Dataset entries section start
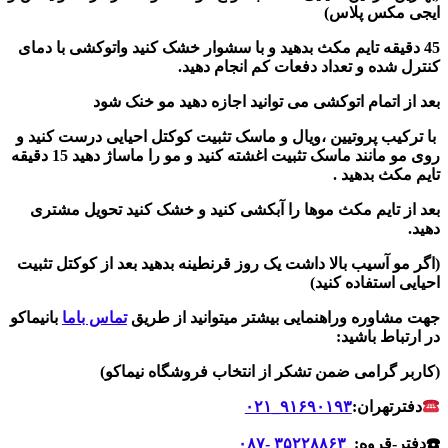
ایجی مکس پلاس)
45 دقیقه تایم مکث بدهید و با سشوار خشک کنید واتوکشی با دمای
کنترل شده و تعداد دفعات کم انجام دهید.
بعد از اتمام اتوکشی می توانید اجازه دهید مو خنک شود
با ترکیب پروتیین ،ویال و ماسک تثبیت کوکتل احیایی درست کنید و
روی مو مانند ماسک تثبیت اغشته کنید و مو را ماساژ دهید 15 دقیقه
تایم مکث بدهید .
بعد از تایم مکث موها را آبکشی کنید و خشک کنید تحویل مشتری
دهید.
(اگر مو آسیب بالا داشت یک روز قرنطینه بدهید بعد از کوکتل تثبیت
احیایی استفاده کنید)
جهت مشاوره وراهنمایی بیشتر میتوانید از طریق
تماس باما
بانیماکو
در ارتباط باشید:
(کاربر گرامی ضمن تشکر از انتخاب فروشگاه نیماکو)
دفترتهران:
۹۱۶۹۰۱۹۳_۰۲۱
☎️دفتر-قروه:
۳۵۲۲۸۸۶۳ -۰۸۷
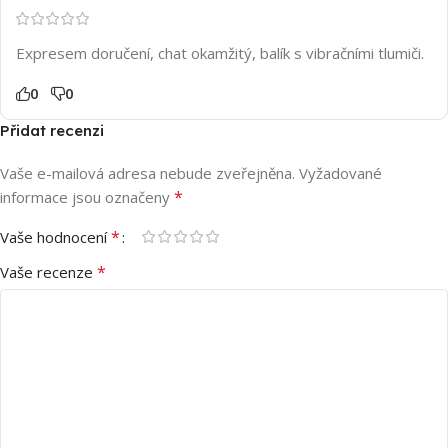
Expresem doručení, chat okamžitý, balík s vibračními tlumiči.
0
0
Přidat recenzi
Vaše e-mailová adresa nebude zveřejněna.
Vyžadované
*
informace jsou označeny
*
Vaše hodnocení
*
Vaše recenze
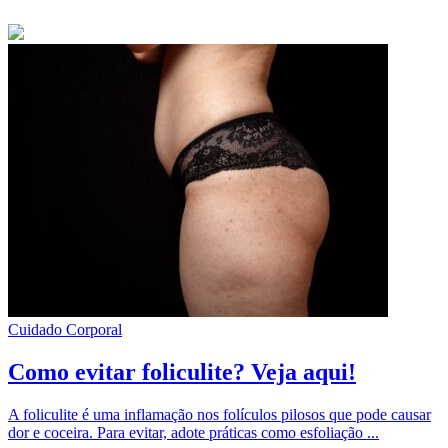
Cuidado Corporal
Como evitar foliculite? Veja aqui!
A foliculite é uma inflamação nos folículos pilosos que pode causar
dor e coceira. Para evitar, adote práticas como esfoliação ...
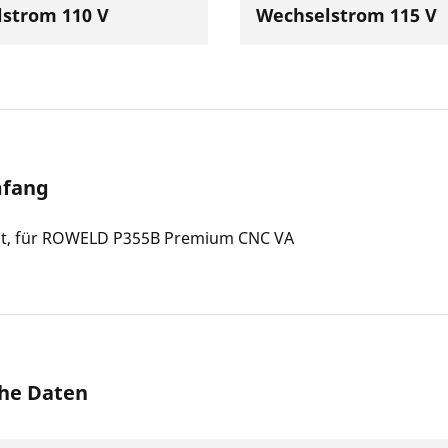
strom 110 V
Wechselstrom 115 V
mfang
t, für ROWELD P355B Premium CNC VA
he Daten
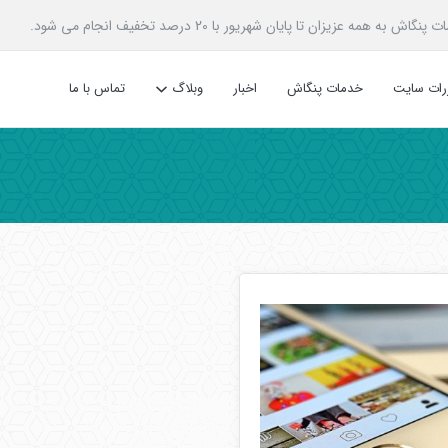
زیزان تا پایان شهریور با 20 درصد تخفیف انجام می شود.
ررات سایت
خدمات پنگاش
اخبار
وبلاگ
تماس با ما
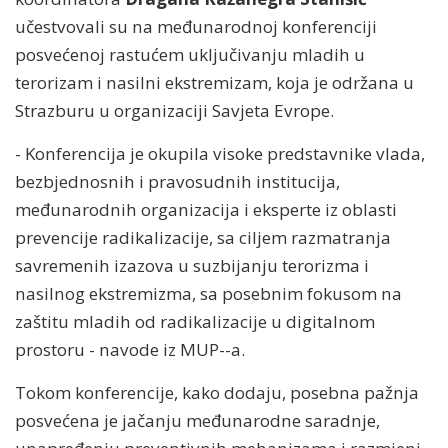
učestvovali su na međunarodnoj konferenciji
posvećenoj rastućem uključivanju mladih u
terorizam i nasilni ekstremizam, koja je održana u
Strazburu u organizaciji Savjeta Evrope.
- Konferencija je okupila visoke predstavnike vlada,
bezbjednosnih i pravosudnih institucija,
međunarodnih organizacija i eksperte iz oblasti
prevencije radikalizacije, sa ciljem razmatranja
savremenih izazova u suzbijanju terorizma i
nasilnog ekstremizma, sa posebnim fokusom na
zaštitu mladih od radikalizacije u digitalnom
prostoru - navode iz MUP--a.
Tokom konferencije, kako dodaju, posebna pažnja
posvećena je jačanju međunarodne saradnje,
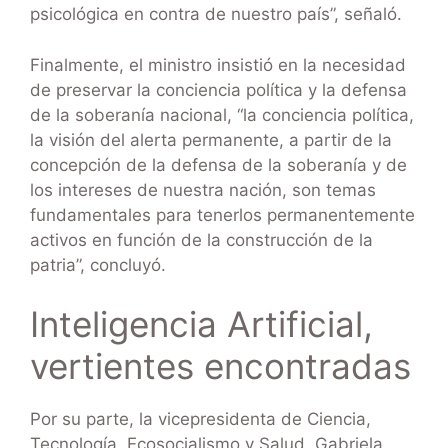
psicológica en contra de nuestro país”, señaló.
Finalmente, el ministro insistió en la necesidad
de preservar la conciencia política y la defensa
de la soberanía nacional, “la conciencia política,
la visión del alerta permanente, a partir de la
concepción de la defensa de la soberanía y de
los intereses de nuestra nación, son temas
fundamentales para tenerlos permanentemente
activos en función de la construcción de la
patria”, concluyó.
Inteligencia Artificial,
vertientes encontradas
Por su parte, la vicepresidenta de Ciencia,
Tecnología, Ecosocialismo y Salud, Gabriela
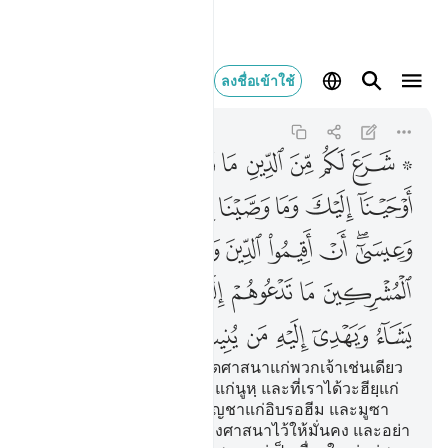
شرع لكم من الدين ما وصى 
ลงชื่อเข้าใช้
Ash-Shuraa
42:13
42:13
ﱨ ﱩ
ﱪ
ﱫ
ﱬ
ﱭ
ﱮ
ﱯ
ﱰ
ﱱ
ﱲ
ﱳ
ﱴ
ﱵ
ﱶ
ﱷ
ﱸ
ﱹﱺ
ﱻ
ﱼ
ﱽ
ﱾ
ﱿ
ﲀﲁ
ﲂ
ﲃ
ﲄ
ﲅ
ﲆ
ﲇﲈ
ﲉ
ﲊ
ﲋ
ﲌ
ﲍ
ﲎ
ﲏ
ﲐ
ﲑ
ﲒ
[13] พระองค์ได้ทรงกำหนดศาสนาแก่พวกเจ้าเช่นเดียว
กับที่พระองค์ได้ทรงบัญชาแก่นูหฺ และที่เราได้วะฮียฺแก่
เจ้าก็เช่นเดียวกับที่เราได้บัญชาแก่อิบรอฮีม และมูซา
และอีซาว่า พวกเจ้าจงดำรงศาสนาไว้ให้มั่นคง และอย่า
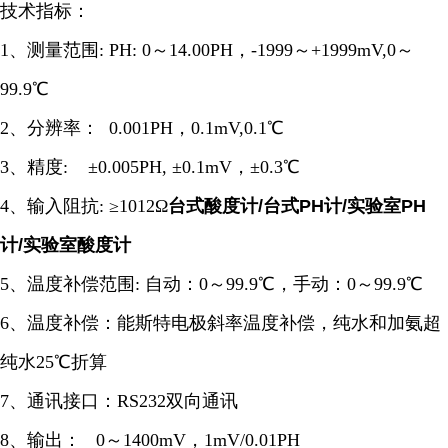
技术指标：
1、测量范围: PH: 0～14.00PH，-1999～+1999mV,0～
99.9℃
2、分辨率： 0.001PH，0.1mV,0.1℃
3、精度: ±0.005PH, ±0.1mV，±0.3℃
4、输入阻抗: ≥1012Ω
台式酸度计/台式PH计/实验室PH
计/实验室酸度计
5、温度补偿范围: 自动：0～99.9℃，手动：0～99.9℃
6、温度补偿：能斯特电极斜率温度补偿，纯水和加氨超
纯水25℃折算
7、通讯接口：RS232双向通讯
8、输出： 0～1400mV，1mV/0.01PH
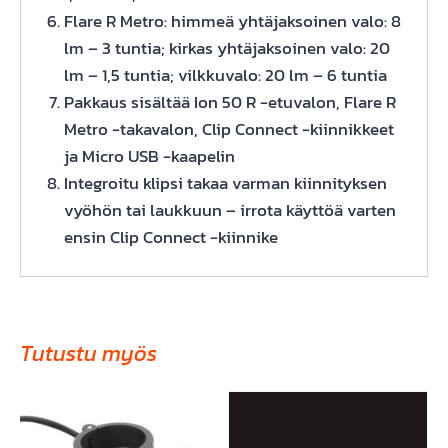
Flare R Metro: himmeä yhtäjaksoinen valo: 8
lm – 3 tuntia; kirkas yhtäjaksoinen valo: 20
lm – 1,5 tuntia; vilkkuvalo: 20 lm – 6 tuntia
Pakkaus sisältää Ion 50 R -etuvalon, Flare R
Metro -takavalon, Clip Connect -kiinnikkeet
ja Micro USB -kaapelin
Integroitu klipsi takaa varman kiinnityksen
vyöhön tai laukkuun – irrota käyttöä varten
ensin Clip Connect -kiinnike
Tutustu myös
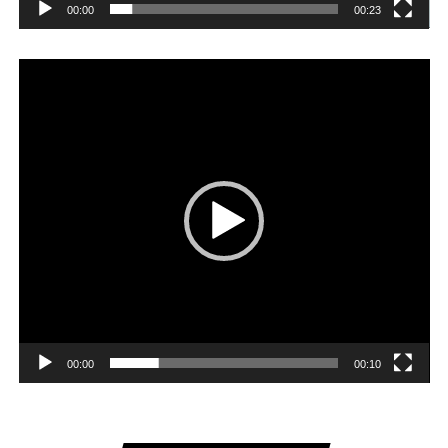
00:00
00:23
Player
video
00:00
00:10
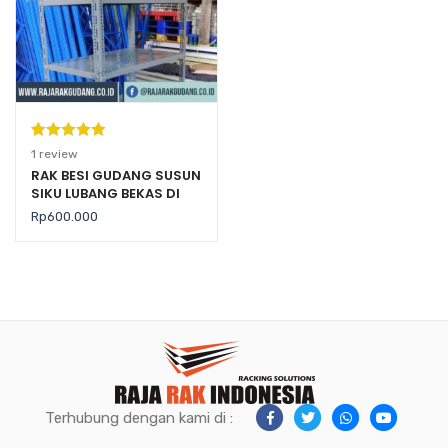
Peringkat
1
1
review
5.00
dari 5
RAK BESI GUDANG SUSUN
SIKU LUBANG BEKAS DI
berdasarka
REKONDISI
n
penilaian
Rp
600.000
pelanggan
Terhubung dengan kami di :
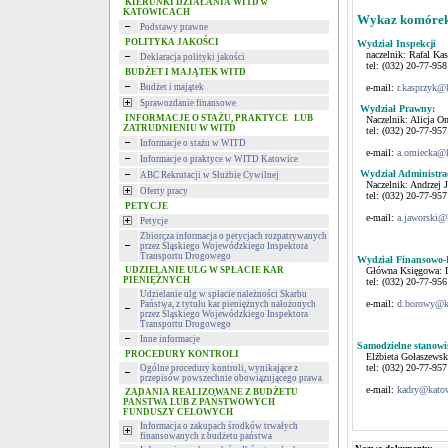
KIERUNKI DZIAŁANIA WITD w
KATOWICACH
Wykaz komórek
Podstawy prawne
POLITYKA JAKOŚCI
Wydział Inspekcji
naczelnik: Rafal Kas
Deklaracja polityki jakości
tel: (032) 20-77-958
BUDŻET I MAJĄTEK WITD
Budżet i majątek
e-mail:
r.kasprzyk@
Sprawozdanie finansowe
Wydział Prawny:
INFORMACJE O STAŻU, PRAKTYCE LUB
Naczelnik: Alicja O
ZATRUDNIENIU W WITD
tel: (032) 20-77-957
Informacje o stażu w WITD
e-mail:
a.omiecka@k
Informacje o praktyce w WITD Katowice
Wydział Administra
ABC Rekrutacji w Służbie Cywilnej
Naczelnik: Andrzej J
Oferty pracy
tel: (032) 20-77-957
PETYCJE
e-mail:
a.jaworski@
Petycje
Zbiorcza informacja o petycjach rozpatrywanych
przez Śląskiego Wojewódzkiego Inspektora
Transportu Drogowego
Wydział Finansowo-
UDZIELANIE ULG W SPŁACIE KAR
Główna Księgowa: D
PIENIĘŻNYCH
tel: (032) 20-77-956
Udzielanie ulg w spłacie należności Skarbu
e-mail:
d.borowy@ka
Państwa, z tytułu kar pieniężnych nałożonych
przez Śląskiego Wojewódzkiego Inspektora
Transportu Drogowego
Inne informacje
Samodzielne stanowi
PROCEDURY KONTROLI
Elżbieta Gołaszewsk
tel: (032) 20-77-957
Ogólne procedury kontroli, wynikające z
przepisów powszechnie obowiązującego prawa
e-mail:
kadry@katow
ZADANIA REALIZOWANE Z BUDŻETU
PAŃSTWA LUB Z PAŃSTWOWYCH
FUNDUSZY CELOWYCH
Informacja o zakupach środków trwałych
finansowanych z budżetu państwa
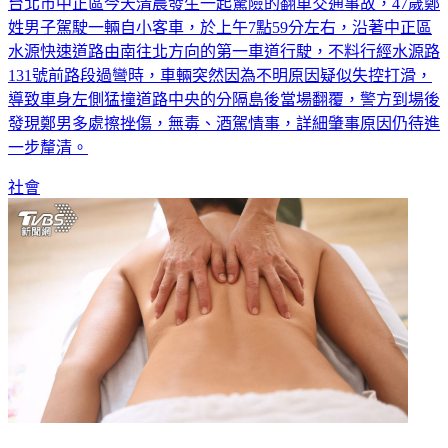
台北市中正區今天清晨發生一起驚險的翻車交通事故，47歲鄭
姓男子駕駛一輛自小客車，於上午7點59分左右，沿著中正區
水源快速道路由南往北方向的第一車道行駛，不料行經水源路
131號前路段過彎時，車輛突然因為不明原因疑似失控打滑，
導致車身左側猛撞道路中央的分隔島後當場翻覆，警方到場後
發現鄭男多處擦挫傷，無毒、酒駕情事，詳細肇事原因仍待進
一步釐清。
社會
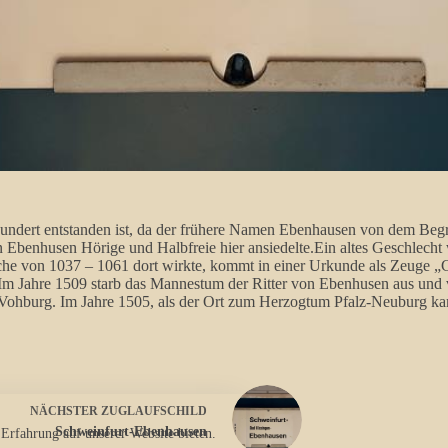
hundert entstanden ist, da der frühere Namen Ebenhausen von dem Beg
on Ebenhusen Hörige und Halbfreie hier ansiedelte.Ein altes Geschlecht
lche von 1037 – 1061 dort wirkte, kommt in einer Urkunde als Zeuge
.Im Jahre 1509 starb das Mannestum der Ritter von Ebenhusen aus und 
Vohburg. Im Jahre 1505, als der Ort zum Herzogtum Pfalz-Neuburg kam,
NÄCHSTER
ZUGLAUFSCHILD
Schweinfurt-Ebenhausen
 Erfahrung auf unserer Website bieten.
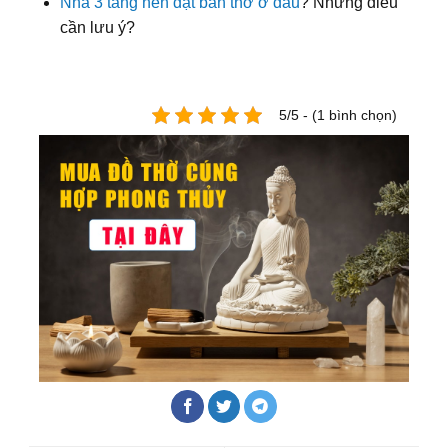
Nhà 3 tầng nên đặt bàn thờ ở đâu
? Những điều
cần lưu ý?
5/5 - (1 bình chọn)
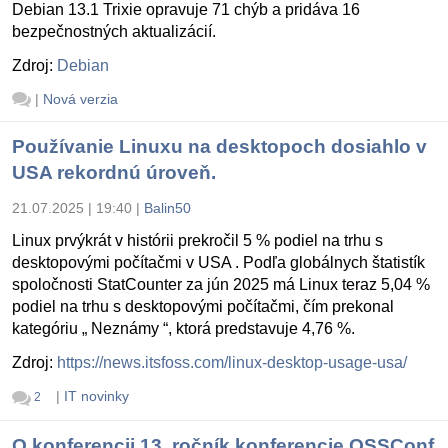
Debian 13.1 Trixie opravuje 71 chýb a pridáva 16
bezpečnostných aktualizácií.
Zdroj:
Debian
|
Nová verzia
Používanie Linuxu na desktopoch dosiahlo v
USA rekordnú úroveň.
21.07.2025 | 19:40
|
Balin50
Linux prvýkrát v histórii prekročil 5 % podiel na trhu s
desktopovými počítačmi v USA . Podľa globálnych štatistík
spoločnosti StatCounter za jún 2025 má Linux teraz 5,04 %
podiel na trhu s desktopovými počítačmi, čím prekonal
kategóriu „ Neznámy “, ktorá predstavuje 4,76 %.
Zdroj:
https://news.itsfoss.com/linux-desktop-usage-usa/
|
IT novinky
2
O konferencii 13. ročník konferencie OSSConf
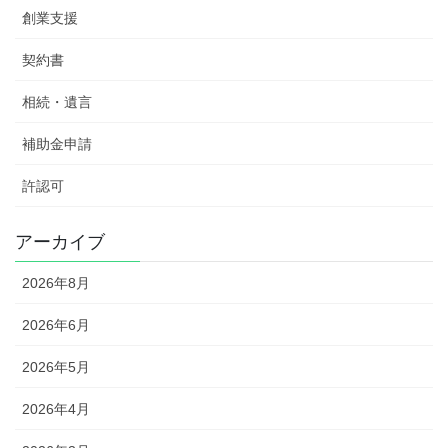
創業支援
契約書
相続・遺言
補助金申請
許認可
アーカイブ
2026年8月
2026年6月
2026年5月
2026年4月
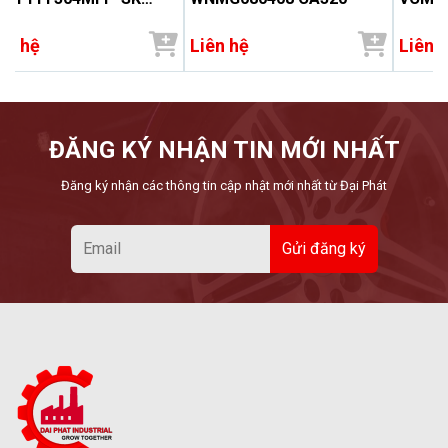
1535
ên hệ
Liên hệ
Liên 
ĐĂNG KÝ NHẬN TIN MỚI NHẤT
Đăng ký nhận các thông tin cập nhật mới nhất từ Đại Phát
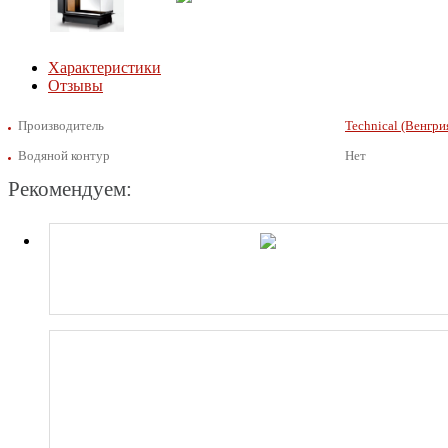
Характеристики
Отзывы
Производитель
Technical (Венгри
Водяной контур
Нет
Рекомендуем:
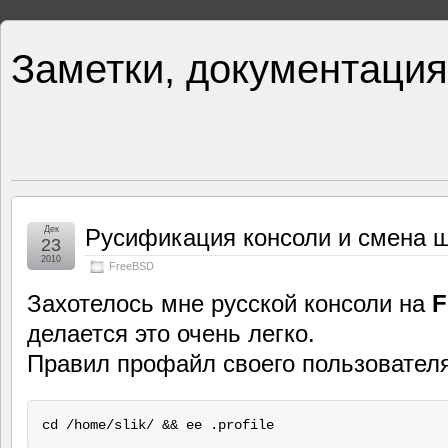
Заметки, документация
Дек
Русификация консоли и смена ш
23
2010
FreeBSD
Захотелось мне русской консоли на
F
делается это очень легко.
Правил профайл своего пользовател
cd /home/slik/ && ee .profile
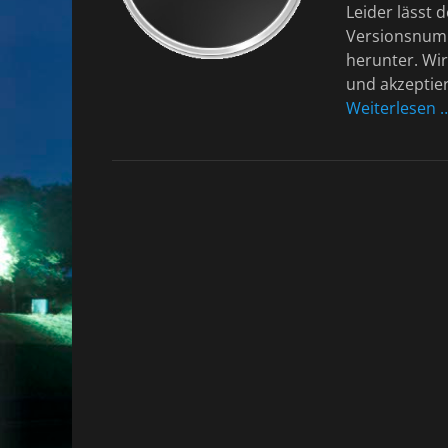
Leider lässt 
Versionsnumme
herunter. Wir
und akzeptie
Weiterlesen 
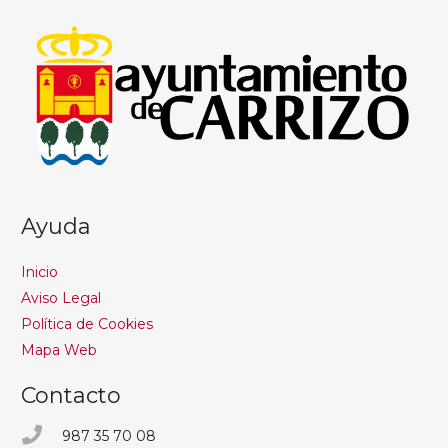
Ayuda
Inicio
Aviso Legal
Política de Cookies
Mapa Web
Contacto
987 35 70 08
Dataset entries section end
## [Exercise instructions]
Among the records above, which lines hold the word "احیایی"? Copy each one.

## [Answer section]
با ترکیب پروتیین ،ویال و ماسک تثبیت کوکتل احیایی درست کنید و
احیایی استفاده کنید)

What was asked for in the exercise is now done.